*Page-level text extractions*
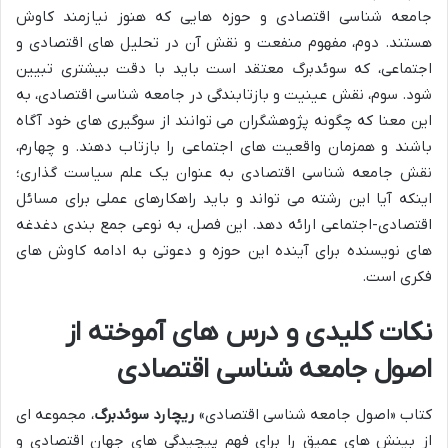
جامعه شناسی اقتصادی و حوزه هایی که هنوز نیازمند کاوش
هستند. دوم، مفهوم منفعت و نقش آن در تحلیل های اقتصادی و
اجتماعی، که سوئدبرگ معتقد است باید با دقت بیشتری تبیین
شود. سوم، نقش عینیت و بازتابندگی در جامعه شناسی اقتصادی، به
این معنا که چگونه پژوهشگران می توانند از سوگیری های خود آگاه
باشند و همزمان واقعیت های اجتماعی را بازتاب دهند. و چهارم،
نقش جامعه شناسی اقتصادی به عنوان یک علم سیاست گذاری؛
اینکه آیا این رشته می تواند و باید راهکارهای عملی برای مسائل
اقتصادی-اجتماعی ارائه دهد. این فصل، به نوعی جمع بندی دغدغه
های نویسنده برای آینده این حوزه و دعوتی به ادامه کاوش های
فکری است.
نکات کلیدی و درس های آموخته از
اصول جامعه شناسی اقتصادی
کتاب «اصول جامعه شناسی اقتصادی»
ریچارد سوئدبرگ
، مجموعه ای
از بینش های عمیق را برای فهم پیچیدگی های جهان اقتصادی و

*YOUR ASSIGNMENT*
The expected output is every record above, copied exactly, without pictures.

*ANSWER FOR THIS EXERCISE*
جامعه شناسی اقتصادی و حوزه هایی که هنوز نیازمند کاوش
هستند. دوم، مفهوم منفعت و نقش آن در تحلیل های اقتصادی و
اجتماعی، که سوئدبرگ معتقد است باید با دقت بیشتری تبیین
شود. سوم، نقش عینیت و بازتابندگی در جامعه شناسی اقتصادی، به
این معنا که چگونه پژوهشگران می توانند از سوگیری های خود آگاه
باشند و همزمان واقعیت های اجتماعی را بازتاب دهند. و چهارم،
نقش جامعه شناسی اقتصادی به عنوان یک علم سیاست گذاری؛
اینکه آیا این رشته می تواند و باید راهکارهای عملی برای مسائل
اقتصادی-اجتماعی ارائه دهد. این فصل، به نوعی جمع بندی دغدغه
های نویسنده برای آینده این حوزه و دعوتی به ادامه کاوش های
فکری است.
نکات کلیدی و درس های آموخته از
اصول جامعه شناسی اقتصادی
کتاب «اصول جامعه شناسی اقتصادی»
ریچارد سوئدبرگ
، مجموعه ای
از بینش های عمیق را برای فهم پیچیدگی های جهان اقتصادی و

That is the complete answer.